Créée en 2004, GreenIT.fr est la communauté des acteurs du numérique responsable qui s’intéressent, entre autre, à la sobriété numérique, à l’écoconception des services numériques, à la low tech, et plus globalement à un avenir numérique alternatif. GreenIt propose des formations au numérique responsable, formation en éco conception web et de service numérique , formation sobriété numérique à destination des professionnels du secteur.

  • Collaborer avec le Challenge Sobriété Numérique par apidays & GreeNet.io

L’initiative a pour objectif de déconstruire les idées reçues sur le numérique et l’environnement, et de créer une pratique professionnelle sur le sujet au sein des équipes IT des entreprises :

-Quels sont les vrais leviers sérieux qui ont un impact réel sur l’environnement ? Sa pollution étant principalement invisible, presque virtuelle, seule une sensibilisation peut aider à la percevoir et à en prendre conscience et éviter le greenwashing et la green candeur.

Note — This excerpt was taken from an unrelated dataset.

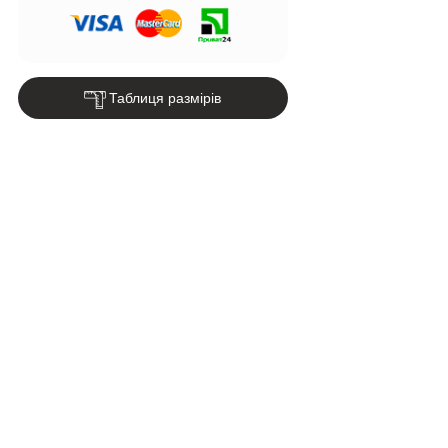
Таблиця размірів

-Permettre aux participants de construire un discours argumenté en lien avec les problématiques actuelles des entreprises. Quels sont les leviers pour changer les pratiques?

-Quelles sont les demandes des consommateurs digitaux ? Est prise en compte toute la chaîne de développement d’un produit numérique, en particulier dès l’étape du design et de l’éco-design.

Ainsi, le Challenge Sobriété Numérique vise à : 

-Permettre aux professionnels du numérique, de la transition numérique et du Cloud intéressés par la démarche d’éco-conception de s’informer et se former sur l’état de l’art des bonnes pratiques en les appliquant sur un de leurs projets dans le cadre du challenge.

-Déterminer des indicateurs communs crédibles de “sobriété numérique” applicables raisonnablement par les professionnels du Cloud d’une façon collaborative.

-Réunir et fédérer les communautés existantes dans la durée, autour d’une communauté de Green Hats, des praticiens techniques et métiers qui pensent l’éco-conception comme un système.